Kimi is the wrong choice when your workload is output-heavy (long-form content generation), where the $4.00 output price erases the input savings, or when you need maximum tool-call reliability for production agents — cases where Sonnet 4.6 or GPT-5.5 may be cheaper per successful completion.
How to Cut Your Kimi API Cost Further
Even at $0.60/$4.00, you can reduce your moonshot kimi api pricing bill:
- Lean on the auto-cache. Structure prompts so the static portion (system prompt, instructions, retrieval context) comes first. Moonshot caches prefixes automatically and bills reads at $0.30/M.
- Disable thinking mode when you don't need it. Kimi K2.6 defaults to thinking mode, which burns extra output tokens (the priciest part). For straightforward tasks, disabling it cuts output token consumption directly.
- Don't send everything to Kimi. Simple classification or extraction belongs on Gemini 3 Flash ($0.075/$0.30) or DeepSeek V4 Flash. Reserve Kimi K2.6 for the agentic coding and reasoning tasks where its quality justifies the price.
- Route by request, not by provider. The single biggest lever is matching each request to the cheapest model that can handle it — which no static configuration can do well, because complexity varies request to request.
Let ClawRouters Optimize Kimi Pricing Automatically
Here's the core problem with picking any single model — including Kimi: the optimal model changes per request. A simple extraction call wastes money on Kimi when Gemini Flash would do. A hard agentic coding task underperforms on a cheaper model and costs you in retries. And an output-heavy generation task is cheaper on a model with a tighter I/O ratio.
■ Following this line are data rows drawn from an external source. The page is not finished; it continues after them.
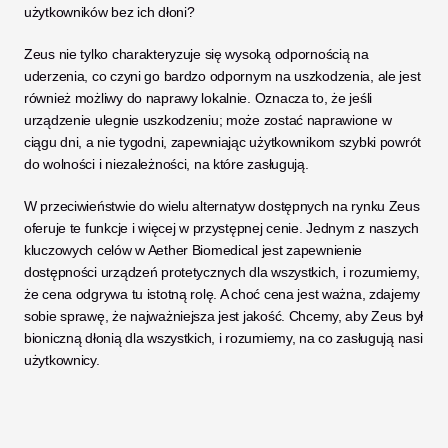
użytkowników bez ich dłoni? 
Zeus nie tylko charakteryzuje się wysoką odpornością na 
uderzenia, co czyni go bardzo odpornym na uszkodzenia, ale jest 
również możliwy do naprawy lokalnie. Oznacza to, że jeśli 
urządzenie ulegnie uszkodzeniu; może zostać naprawione w 
ciągu dni, a nie tygodni, zapewniając użytkownikom szybki powrót 
do wolności i niezależności, na które zasługują.
W przeciwieństwie do wielu alternatyw dostępnych na rynku Zeus 
oferuje te funkcje i więcej w przystępnej cenie. Jednym z naszych 
kluczowych celów w Aether Biomedical jest zapewnienie 
dostępności urządzeń protetycznych dla wszystkich, i rozumiemy, 
że cena odgrywa tu istotną rolę. A choć cena jest ważna, zdajemy 
sobie sprawę, że najważniejsza jest jakość. Chcemy, aby Zeus był 
bioniczną dłonią dla wszystkich, i rozumiemy, na co zasługują nasi 
użytkownicy. 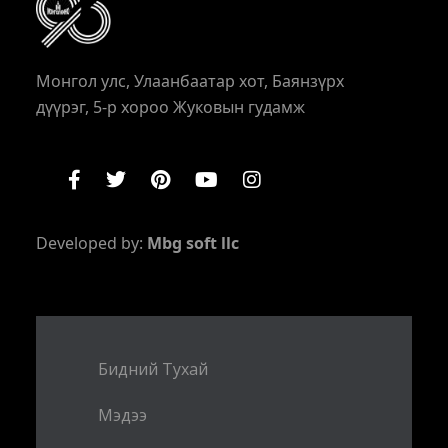
Монгол улс, Улаанбаатар хот, Баянзүрх
дүүрэг, 5-р хороо Жуковын гудамж
Developed by:
Mbg soft llc
Бидний Тухай
Мэдээ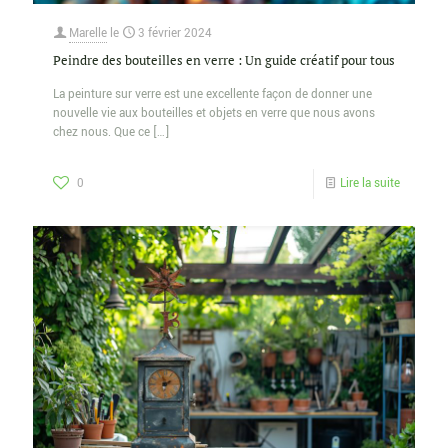
Marelle
le
3 février 2024
Peindre des bouteilles en verre : Un guide créatif pour tous
La peinture sur verre est une excellente façon de donner une
nouvelle vie aux bouteilles et objets en verre que nous avons
chez nous. Que ce
[…]
0
Lire la suite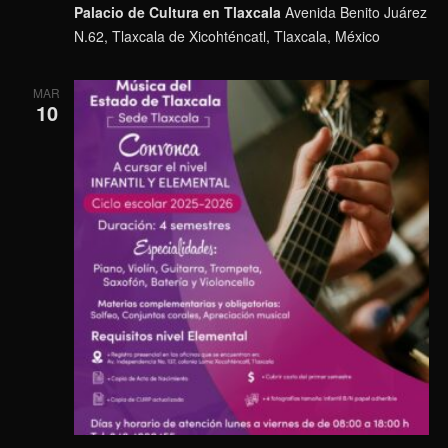
Palacio de Cultura en Tlaxcala
Avenida Benito Juárez
N.62, Tlaxcala de Xicohténcatl, Tlaxcala, México
MAR
10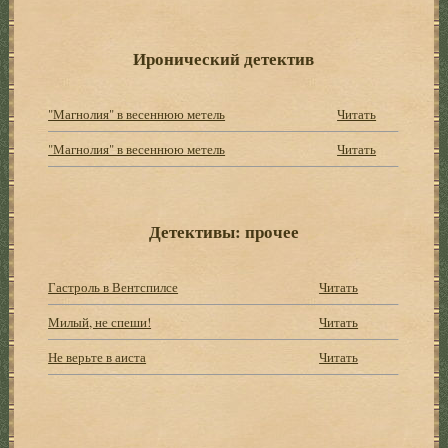
Иронический детектив
"Магнолия" в весеннюю метель
Читать
"Магнолия" в весеннюю метель
Читать
Детективы: прочее
Гастроль в Вентспилсе
Читать
Милый, не спеши!
Читать
Не верьте в аиста
Читать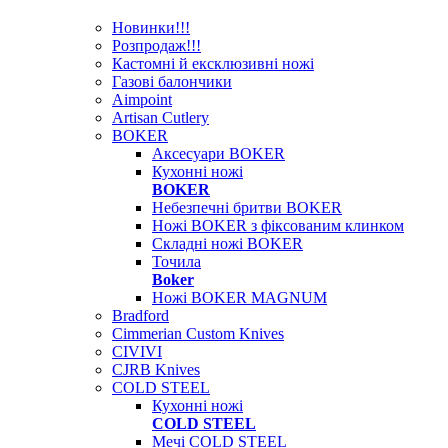
Новинки!!!
Розпродаж!!!
Кастомні й ексклюзивні ножі
Газові балончики
Aimpoint
Artisan Cutlery
BOKER
Аксесуари BOKER
Кухонні ножі
BOKER
Небезпечні бритви BOKER
Ножі BOKER з фіксованим клинком
Складні ножі BOKER
Точила
Boker
Ножі BOKER MAGNUM
Bradford
Cimmerian Custom Knives
CIVIVI
CJRB Knives
COLD STEEL
Кухонні ножі
COLD STEEL
Мечі COLD STEEL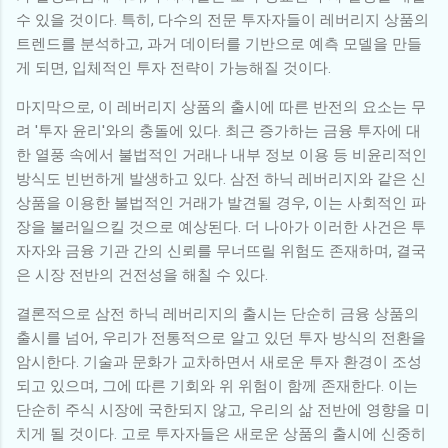
수 있을 것이다. 특히, 다수의 전문 투자자들이 레버리지 상품의
트렌드를 분석하고, 과거 데이터를 기반으로 예측 모델을 만들
게 되면, 입체적인 투자 전략이 가능해질 것이다.
마지막으로, 이 레버리지 상품의 출시에 따른 반전의 요소는 무
려 '투자 윤리'와의 충돌에 있다. 최근 증가하는 금융 투자에 대
한 열풍 속에서 불법적인 거래나 내부 정보 이용 등 비윤리적인
방식도 빈번하게 발생하고 있다. 삼전 하닉 레버리지와 같은 신
상품을 이용한 불법적인 거래가 발견될 경우, 이는 사회적인 파
장을 불러일으킬 것으로 예상된다. 더 나아가 이러한 사건은 투
자자와 금융 기관 간의 신뢰를 무너뜨릴 위험도 존재하며, 결국
은 시장 전반의 건전성을 해칠 수 있다.
결론적으로 삼전 하닉 레버리지의 출시는 단순히 금융 상품의
출시를 넘어, 우리가 전통적으로 알고 있던 투자 방식의 전환을
암시한다. 기술과 문화가 교차하면서 새로운 투자 환경이 조성
되고 있으며, 그에 따른 기회와 위 위험이 함께 존재한다. 이는
단순히 주식 시장에 국한되지 않고, 우리의 삶 전반에 영향을 미
치게 될 것이다. 고로 투자자들은 새로운 상품의 출시에 신중히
ClawRouters solves this by analyzing each incoming prompt and routing it to the optimal model across Moonshot, OpenAI, Anthropic, Google, DeepSeek, and other Chinese providers — based on task type, complexity, and your cost strategy. You keep an OpenAI-compatible API; you just change your base_url. Kimi K2.6 is already in the routing pool, automatically selected for the coding and high-context reasoning tasks where its kimi api pricing is unbeatable, and skipped where a cheaper or more reliable model wins.
The result: teams cut their total LLM spend 40-60% versus pinning everything to one model — Kimi included — with no quality loss and no provider lock-in. You get Kimi's prices where Kimi is best, and something cheaper or better everywhere else.
To see how this compares to pinning Kimi or using a static gateway, read why OpenRouter won't cut your AI bill and our LLM API pricing guide for 2026.
Frequently Asked Questions
What is Moonshot Kimi API pricing per million tokens in 2026? Kimi K2.6, Moonshot's flagship, costs $0.60 per million input tokens and $4.00 per million output tokens. Cached input is billed at $0.30/M (a 50% automatic discount). The 256K-context model released on 2026-04-20.
How much cheaper is Kimi than Claude or GPT? On input, Kimi K2.6 ($0.60/M) is roughly 8x cheaper than Claude Opus 4.8 or GPT-5.5 ($5.00/M). On output, it's 6-7.5x cheaper. It ties GPT-5.5's 58.6% SWE-Bench Pro score, so the value gap on coding is dramatic.
Is Kimi cheaper than DeepSeek? No. DeepSeek V4 Flash ($0.14/$0.28) is cheaper on both input and output. Kimi K2.6 costs more but is purpose-built for long-horizon agentic coding with a larger context window, making it the better pick for complex multi-step agents.
Does Kimi have a cache discount? Yes. Moonshot automatically caches prompt prefixes and bills cache reads at $0.30/M — a flat 50% off input. You don't need to manage cache breakpoints manually.
How do I reduce my Kimi API cost? Lean on the auto-cache by front-loading static context, disable thinking mode for simple tasks, and route only the right requests to Kimi. The biggest savings come from per-request routing across providers — which is exactly what ClawRouters automates.
Pricing reflects Moonshot AI's published rates as of June 2026 and may change. ClawRouters keeps its routing pool and cost data current as providers update pricing.